MadKit has been used in various research teams for nearly two year in projects covering a wide range of applications, from simulation of hybrid architectures for control of submarine robots to evaluation of social networks or study of multi-agent control in a production line. For instance, Wex, developed by Euriware S.A., is a complex MADKIT application for knowledge-management applications. It federates information from different data sources (databases, support tools, web search engines, current page browsed by the user and parsed...) and present unified views of these highly heterogeneous knowledge sources. Users can maintain shared ontologies on their domain. Agents have been implemented to encapsulate the various mechanisms to retrieve and transform information. The abstract organizational structure has been defined, and the various agents can plugged in to adapt the platform to the client specific needs.

8. Conclusion

In this paper, MadKit (multi-agent development kit), a generic multi-agent platform is presented. This toolkit is based on a organizational model. It uses concepts of groups and roles for agents to manage different agent models and multi-agent systems at the same time, while keeping a global structure. The architecture of MadKit is discussed which is based on a minimalist agent kernel decoupled from specific agency models. Basic services like distributed message passing, migration or monitoring are provided by platform agents for maximal flexibility. The componential interface model allows variations in platform appearance and classes of usage. MadKit can also be used on mobile devices such as Palm Pilot by using only the set of classes that are allowed under Java Micro Edition (J2ME). Some extensions to the platform related to specific features and use of MadKit for creating complex solutions are also discussed briefly. In short, MadKit lacks some of the features such as proper execution mechanism, however, it provides solid base for constructing complex MASs and for extension of the basic functions to provide a customized solution because of its generic architecture.

9. References

[1] The MADKIT project development guide. www.madkit.org

[2] Olivier Gutknecht, Jacques Ferber. The MADKIT Agent Platform Architecture. Agents Workshop on Infrastructure for Multi-Agent Systems, 2000.

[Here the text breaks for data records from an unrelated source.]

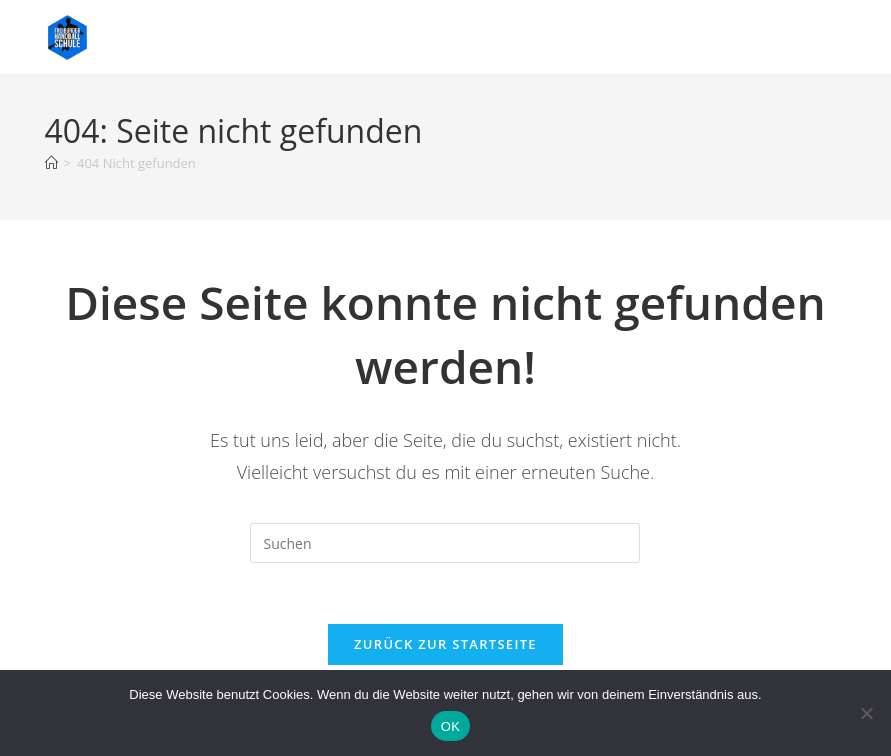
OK (450, 726)
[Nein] (866, 713)
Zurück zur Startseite (445, 644)
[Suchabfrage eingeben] (445, 543)
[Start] (51, 163)
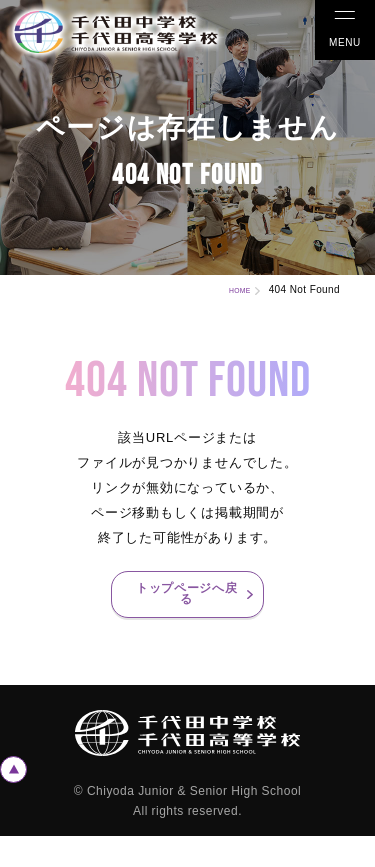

[3] Ioannis Partsakoulakis and George Vouros. Importance and Properties of Roles in MAS Organization: A review of methodologies and system. Department of Information and Communication Systems Engineering University of the Aegean, Samos, Hellas, June 2002.

[4] Fabien Michel, Jacques Ferber and Olivier Gutknecht. Generic Simulation Tools Based on MAS Organization. LIRMM Laboratoire d’Informatique, Robotique et Micro-?electronique de Montpellier, 2001.

[5] Frederic Souchon, Christophe Dony, Christelle Urtad, Sylvain Vauttier. Improving Exception Handling in Multi-Agent Systems. LGI2P - Ecole des Mines d’Ales - Parc scientifique G. Besse, Nimes and LIRMM Montpellier, 2004.

[6] Nicolas Rouhana and Eric Horlait. Dynamic Congestion Avoidance using Multi-Agents Systems. Faculty of Engineering, University Saint Joseph, Beirut, Lebanon and LIP6, University Pierre et Marie Curie, Paris, France, 2001.

[7] Alexander Serenko and Brian Detlor. Agent toolkits: A general overview of the market and an assessment of instructor satisfaction with utilizing toolkits in the classroom. Michael G. DeGroote School of Business McMaster University Hamilton, Ontario, July 2002.